Somewhat of a literacy program, the organization running Drag Queen Story Hour has grown over the last decade and entails drag queen events inside schools with a goal to do just as the name sounds: bring Drag Queens in to read stories to young children. A few weeks ago, it was divulged that in NYC, taxpayer dollars were funding these drag queen events at public schools, but it was unknown how much, exactly, the city was funneling to the program. However, the Washington Examiner recently reported that more than $207,000 in state funds have been allocated to the program.

Additionally, the site reported that 49 different drag programs are operating similar drag queen events within 34 various public city schools in the Big Apple with these funds. One New York State Assembly candidate, Helen Qiu, spoke of her outrage and finding out about this funding. Given that Qiu is also a mother to an 11-year-old, she expressed infuriation that young children are being exposed to such controversial content, which she also says is without parental consent. 

So where exactly do these hefty taxpayer funds come from? Some of that is being directed from New York State’s Council on the Arts, which sends $50,000 in state funds to the drag queen event story hour. The other $157,000 is said to come from a combination of the city’s department of education, cultural affairs, Youth and Community Development, and the Department of Transportation. 

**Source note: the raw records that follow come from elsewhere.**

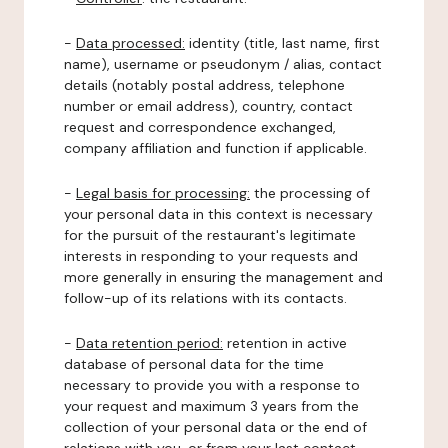
-
Data processed:
identity (title, last name, first
name), username or pseudonym / alias, contact
details (notably postal address, telephone
number or email address), country, contact
request and correspondence exchanged,
company affiliation and function if applicable.
-
Legal basis for processing:
the processing of
your personal data in this context is necessary
for the pursuit of the restaurant's legitimate
interests in responding to your requests and
more generally in ensuring the management and
follow-up of its relations with its contacts.
-
Data retention period:
retention in active
database of personal data for the time
necessary to provide you with a response to
your request and maximum 3 years from the
collection of your personal data or the end of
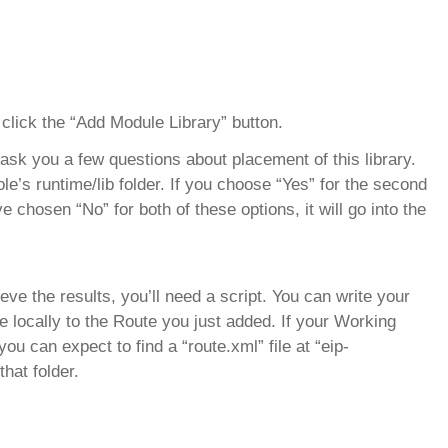
lick the “Add Module Library” button.
 ask you a few questions about placement of this library.
nsole’s runtime/lib folder. If you choose “Yes” for the second
u’ve chosen “No” for both of these options, it will go into the
eve the results, you’ll need a script. You can write your
ile locally to the Route you just added. If your Working
u can expect to find a “route.xml” file at “eip-
hat folder.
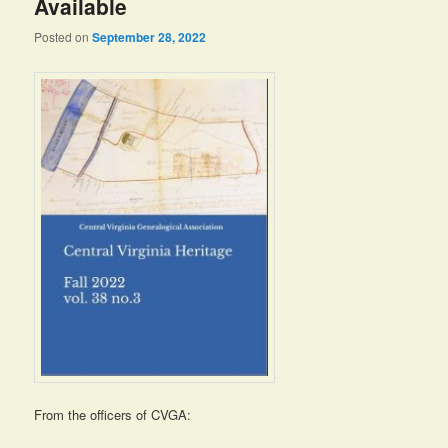
Available
Posted on
September 28, 2022
From the officers of CVGA:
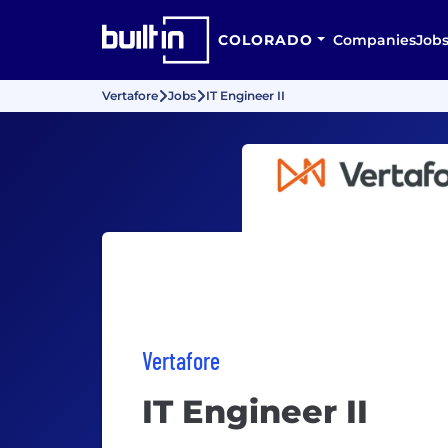
COLORADO
Companies
Job
Vertafore
Jobs
IT Engineer II
Vertafore
IT Engineer II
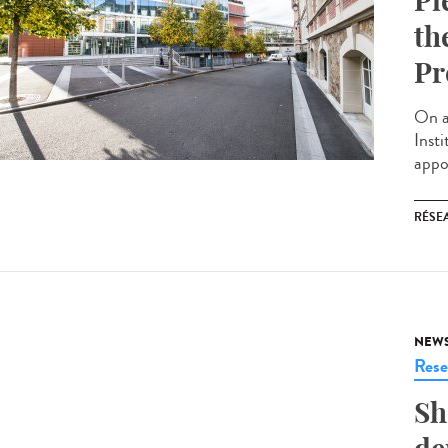
Pi
th
Pr
On a
Inst
appoi
RÉSEA
NEW
Rese
Sh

As opposers are largely outraged with City Council members for allowing this money to be given to drag queen events, some are considering pulling their support or fighting to end funding to the organization. Republican City Council member Vickie Paladino signaled this, saying “Not no my watch,” when she was made aware of what this money was funding. But other members have shown support for the program, alleging it to be a harmless program drawing longstanding negative stigma away from the drag community. 

drag queen events

There are plenty of varying opinions about content and the nature of implementing drag queen events into public schools. To supporters, the pushback seems to be just another way for parents and politicians against LGBTQ+ rights to further their agenda to rid schools of anything they deem unfit. But for many parents, the bigger issue tends to be the apparent ploy to normalize being something different, which many feel will only confuse young minds. And as the Feds and states continue to bring the fight into politics, there is no end in sight, but Drag Queen Story Hour just might see its last day in operation for public schools next year, if some have their way.